Le robot comme alibi
La contrepartie la plus lourde n'est pas technique, elle est politique. Une machine qui occupe, rassure et surveille peut devenir une excuse commode pour ne plus envoyer personne. Si le robot « suffit », pourquoi financer une visite, un repas partagé, une présence humaine qui coûte cher et se raréfie ? La pénurie de soignants qui justifie ces appareils risque de se transformer, par leur succès même, en pénurie organisée : on ne comble pas le manque, on l'habille.
Il y a aussi la dépendance à un objet privé.
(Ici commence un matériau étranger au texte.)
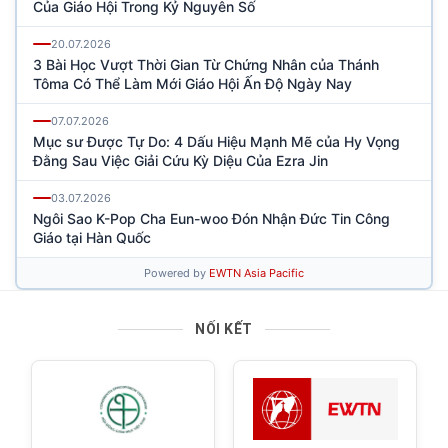
NỐI KẾT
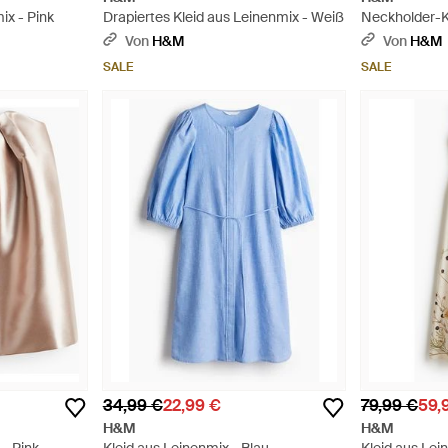
x - Pink
Drapiertes Kleid aus Leinenmix - Weiß
Neckholder-K
Blau
Von
H&M
Von
H&M
SALE
SALE
34,99 €
22,99 €
79,99 €
59,
H&M
H&M
 - Pink
Kleid aus Leinenmix - Blau
Kleid aus Lei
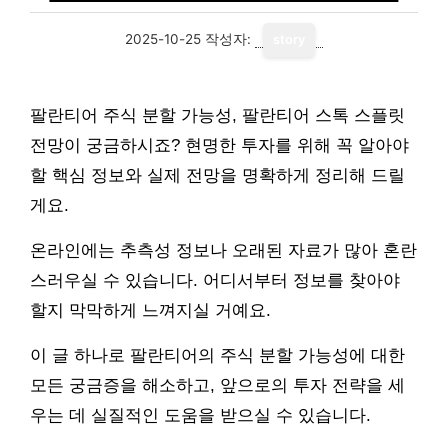
2025-10-25
작성자:
story
팔란티어 주식 분할 가능성, 팔란티어 스톡 스플릿
전망이 궁금하시죠? 현명한 투자를 위해 꼭 알아야
할 핵심 정보와 실제 전망을 명확하게 정리해 드릴
게요.
온라인에는 추측성 정보나 오래된 자료가 많아 혼란
스러우실 수 있습니다. 어디서부터 정보를 찾아야
할지 막막하게 느껴지실 거예요.
이 글 하나로 팔란티어의 주식 분할 가능성에 대한
모든 궁금증을 해소하고, 앞으로의 투자 전략을 세
우는 데 실질적인 도움을 받으실 수 있습니다.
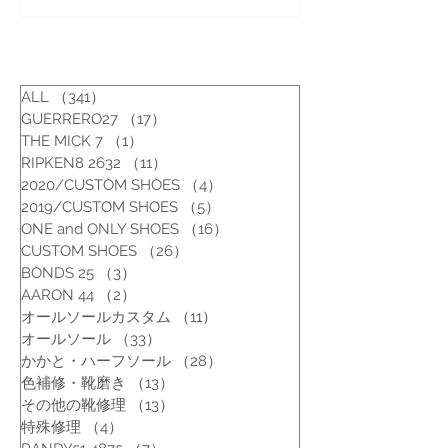
ャイム/7E (24.5-25cm) ]
ェィナー/6 1/2 
ALL
（341）
341件の記事
GUERRERO27
（17）
17件の記事
THE MICK 7
（1）
1件の記事
RIPKEN8 2632
（11）
11件の記事
2020/CUSTOM SHOES
（4）
4件の記事
2019/CUSTOM SHOES
（5）
5件の記事
ONE and ONLY SHOES
（16）
16件の記事
CUSTOM SHOES
（26）
26件の記事
BONDS 25
（3）
3件の記事
AARON 44
（2）
2件の記事
オールソールカスタム
（11）
11件の記事
オールソール
（33）
33件の記事
かかと・ハーフソール
（28）
28件の記事
色補修・靴磨き
（13）
13件の記事
その他の靴修理
（13）
13件の記事
特殊修理
（4）
4件の記事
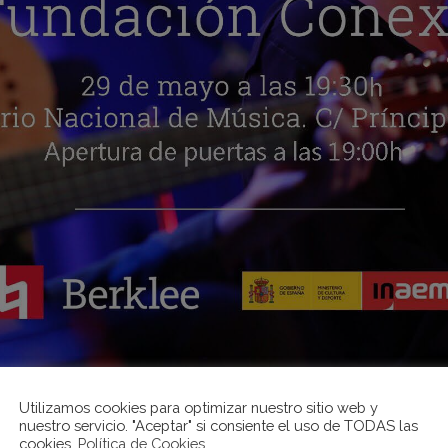
Utilizamos cookies para optimizar nuestro sitio web y
nuestro servicio. "Aceptar" si consiente el uso de TODAS las
cookies.
Política de Cookies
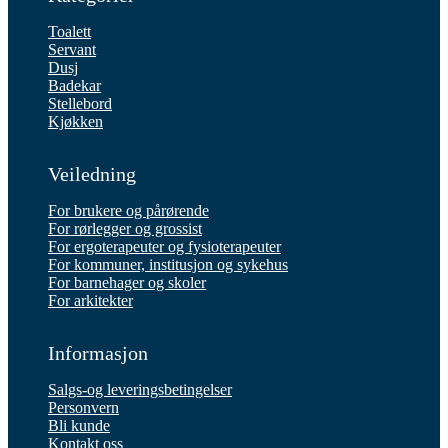
Toalett
Servant
Dusj
Badekar
Stellebord
Kjøkken
Veiledning
For brukere og pårørende
For rørlegger og grossist
For ergoterapeuter og fysioterapeuter
For kommuner, institusjon og sykehus
For barnehager og skoler
For arkitekter
Informasjon
Salgs-og leveringsbetingelser
Personvern
Bli kunde
Kontakt oss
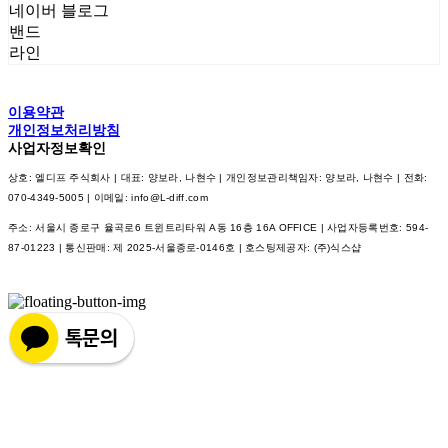
네이버 블로그
밴드
라인
이용약관
개인정보처리방침
사업자정보확인
상호: 엘디프 주식회사 | 대표: 양보라, 나현수 | 개인정보관리책임자: 양보라, 나현수 | 전화:
070-4349-5005 | 이메일: info@L-diff.com
주소: 서울시 종로구 율곡로6 트윈트리타워 A동 16층 16A OFFICE | 사업자등록번호:
594-
87-01223
| 통신판매:
제 2025-서울종로-0146호
| 호스팅제공자: (주)식스샵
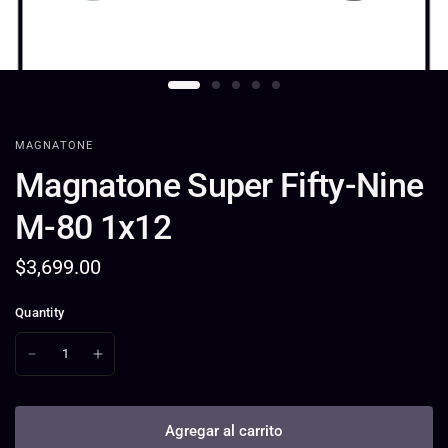
MAGNATONE
Magnatone Super Fifty-Nine
M-80 1x12
$3,699.00
Quantity
Agregar al carrito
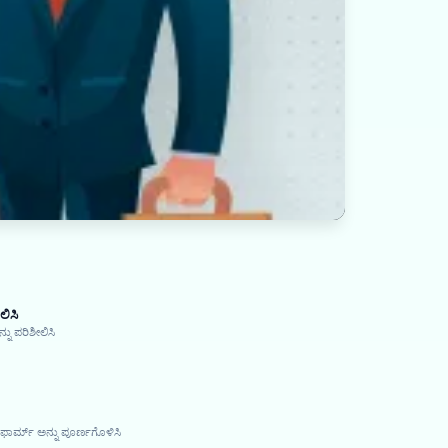
ಲಿಸಿ
ನು ಪರಿಶೀಲಿಸಿ
 ಫಾರ್ಮ್ ಅನ್ನು ಪೂರ್ಣಗೊಳಿಸಿ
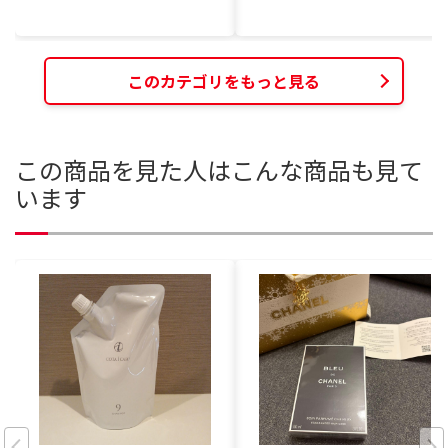
このカテゴリをもっと見る
この商品を見た人はこんな商品も見て
います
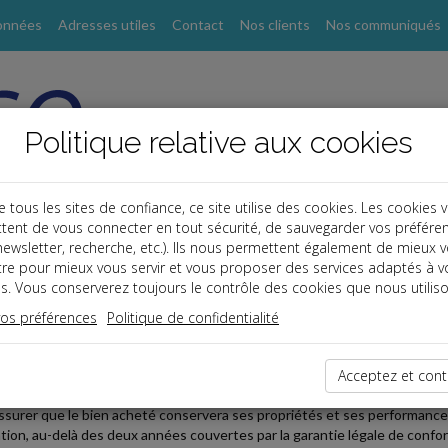
onnées
Adresses utiles
Contact
Nos clients
Nos communiqués
Politique relative aux cookies
ous les sites de confiance, ce site utilise des cookies. Les cookies 
tent de vous connecter en tout sécurité, de sauvegarder vos préfére
s
, newsletter, recherche, etc.). Ils nous permettent également de mieux 
tre pour mieux vous servir et vous proposer des services adaptés à v
s. Vous conserverez toujours le contrôle des cookies que nous utiliso
 affaires
vos préférences
Politique de confidentialité
2025-11-25
AN » : LE LABEL QUI REND VISIBLE LA GARANTIE COMM
Acceptez et cont
ntie commerciale de durabilité, proposée par le producteur au consommate
assurer que le bien acheté conservera ses propriétés et ses performanc
sation, au-delà des deux années couvertes par la garantie légale de confor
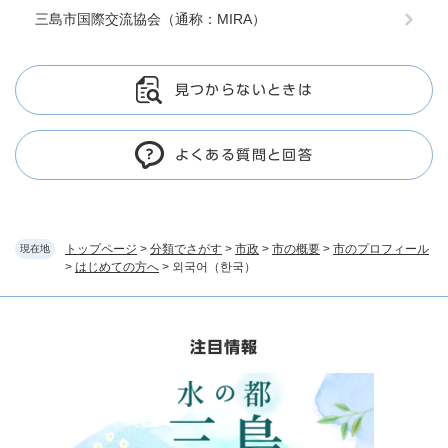
三島市国際交流協会（通称：MIRA）
見つからないときは
よくある質問と回答
トップページ
>
分類でさがす
>
市政
>
市の概要
>
市のプロフィール
現在地
>
はじめての方へ
>
외국어（한국）
注目情報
Le compagnon n'appartient pas à celui qui s'y attache : il dépend d'une entreprise, d'un abonnement, d'une mise à jour, d'un modèle qui peut être abandonné. Une personne âgée qui a tissé un lien quotidien avec sa machine se retrouve à la merci d'une décision commerciale prise très loin d'elle. La présence déléguée à un fournisseur peut s'éteindre du jour au lendemain, sans préavis et sans deuil possible.
Le marché qu'on nous propose mérite d'être nommé sans détour. Ces robots achètent réellement quelque chose de précieux : des mois, parfois des années, passés chez soi plutôt qu'en institution, et le sommeil retrouvé de familles entières. C'est un gain d'autonomie qui n'a rien d'illusoire. Mais il se paie d'une intimité ouverte en permanence, et il porte une tentation : celle de croire qu'une machine qui parle nous dispense d'être là. La technologie peut garder quelqu'un chez lui plus longtemps. Elle ne peut pas décider, à notre place, de continuer à lui rendre visite.